Until 1977, the league held its draft in February. That early date helped the teams that were well prepared. The later date over the years has allowed teams time to catch up if they are not very good at evaluating college players. It’s dumbed down the process.
Thirty years later, the league needs to regain control of the process and move the Draft back to late February or early March.
CHIEFS AT THE MEETINGS
Not sure of the total travel party, but chairman Clark Hunt, GM Scott Pioli and head coach Todd Haley are at the meetings in California.
What does not appear to be on the agenda this year are two items that the Chiefs have introduced at previous meetings: expanded playoffs and hair.

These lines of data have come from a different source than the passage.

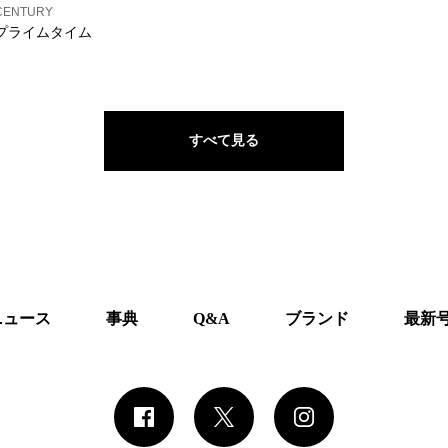
CENTURY
プライムタイム
すべて見る
ニュース
事典
Q&A
ブランド
最新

First introduced several years ago by the late Lamar Hunt, the Chiefs have pushed several times for an addition to the field for the conference playoffs each year. Right now the number is six. The Chiefs in the past have suggested a seventh team.

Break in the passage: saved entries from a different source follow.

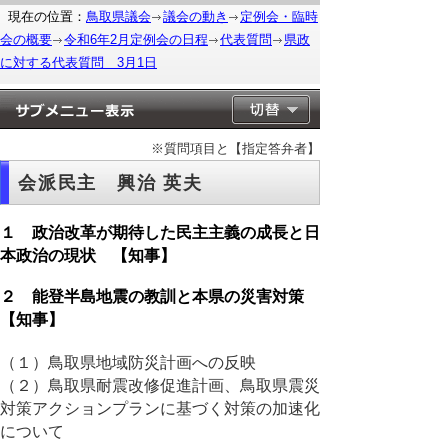
現在の位置：
鳥取県議会
議会の動き
定例会・臨時
会の概要
令和6年2月定例会の日程
代表質問
県政
に対する代表質問 3月1日
※質問項目と【指定答弁者】
会派民主 興治 英夫
１ 政治改革が期待した民主主義の成長と日
本政治の現状 【知事】
２ 能登半島地震の教訓と本県の災害対策
【知事】
（１）鳥取県地域防災計画への反映
（２）鳥取県耐震改修促進計画、鳥取県震災
対策アクションプランに基づく対策の加速化
について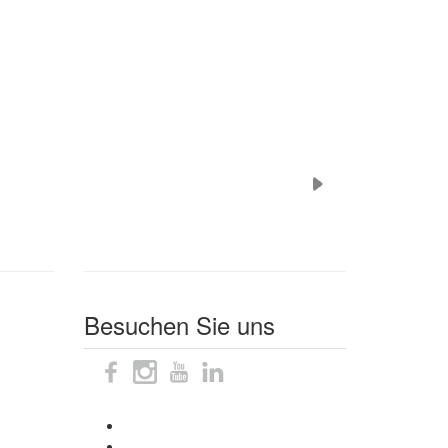
Besuchen Sie uns
Sitemap
Impressum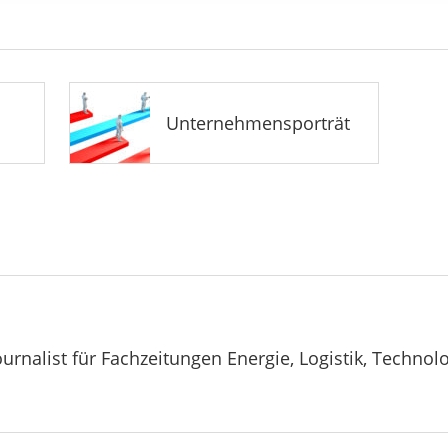
Unternehmensporträt
ournalist für Fachzeitungen Energie, Logistik, Technolo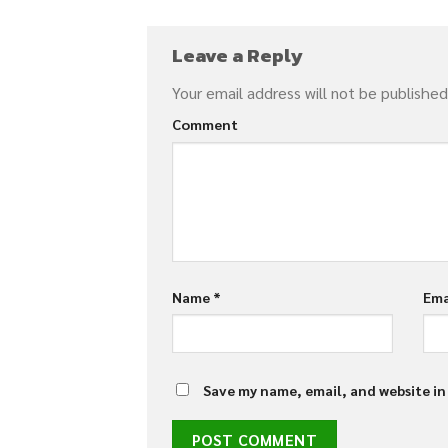
Leave a Reply
Your email address will not be published
Comment
Name
*
Ema
Save my name, email, and website in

Last year at the urging of Clark Hunt the Chiefs wanted the league to discuss rules for the extra long hair coming out of the back of some players helmets. This met with a lot of resistance and never was discussed in the meetings last year.
Word as of late last week was that neither item was on the meeting agenda for this week.
LIONS ARE NEGOTIATING
No one is saying who the Detroit Lions are talking too, but the club’s president admitted over the weekend that the team has begun preliminary contract discussions with a potential No. 1 pick.

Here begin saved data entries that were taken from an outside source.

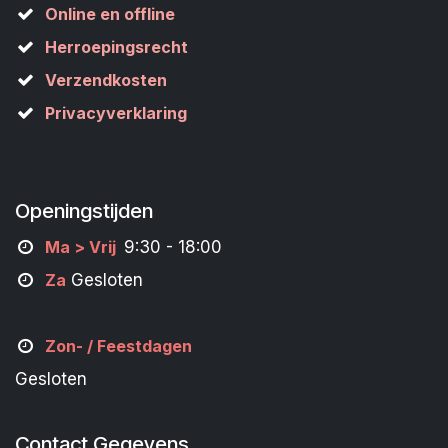
Online en offline
Herroepingsrecht
Verzendkosten
Privacyverklaring
Openingstijden
M
a
> Vrij
9:30 - 18:00
Za
Gesloten
Zon- /
Feestdagen
Gesloten
Contact Gegevens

And before they are done, the Lions plan to talk with the agents for several players.
“By the rules, we could agree to terms with somebody tomorrow if we wanted to,” Lions President Tom Lewand told the Ann Arbor News. “We have to have robust dialogue with the agents of the players we’re interested in. We’ve started that process and we’ve made it very clear to all of them that we have to have that as this month draws to a close. We won’t put a timetable on it.
“If we make the decision and (general manager) Martin (Mayhew) and (head coach) Jim (Schwartz) and everybody else is comfortable with it and we can come to a contract with the guy, there’s no reason we can’t do that tomorrow. If we can’t – and any one of those pieces isn’t in place – and it doesn’t get done until the night before the draft, that’s fine, too.
“Whenever the muffin rises above the tin, it’s time to eat.”
Not sure what a muffin has to do with this, but the Lions are working the situation, as they should.
SAY HAPPY BIRTHDAY …
Born on March 23, 1966 in Beaufort, South Carolina was RB James Saxon, who was with the Chiefs as a player and assistant coach. Saxon was a sixth-round choice in the 1988 NFL Draft out of San Jose State. He played four years with the Chiefs (1988-91), appearing in 54 games with six starts. He carried the ball 127 times for 497 yards and five touchdowns, while catching 37 passes for 323 yards. Saxon was an assistant coach for seven seasons (2001-07).
Born on March 23, 1963 in Orlando was DT Tim Newton, who finished his eight-year NFL career with the Chiefs in the 1993 season. He appeared in 16 games and did get one sack.
Born on March 23, 1951 in Lackawanna, New York was QB Ron Jaworski
(left), who wrapped up his 15-year NFL career by playing the 1989 season with the Chiefs. Jaworski appeared in six games and made three starts in that ’89 season. He hit 36 of 61 passes for 385 yards, two touchdowns and five interceptions.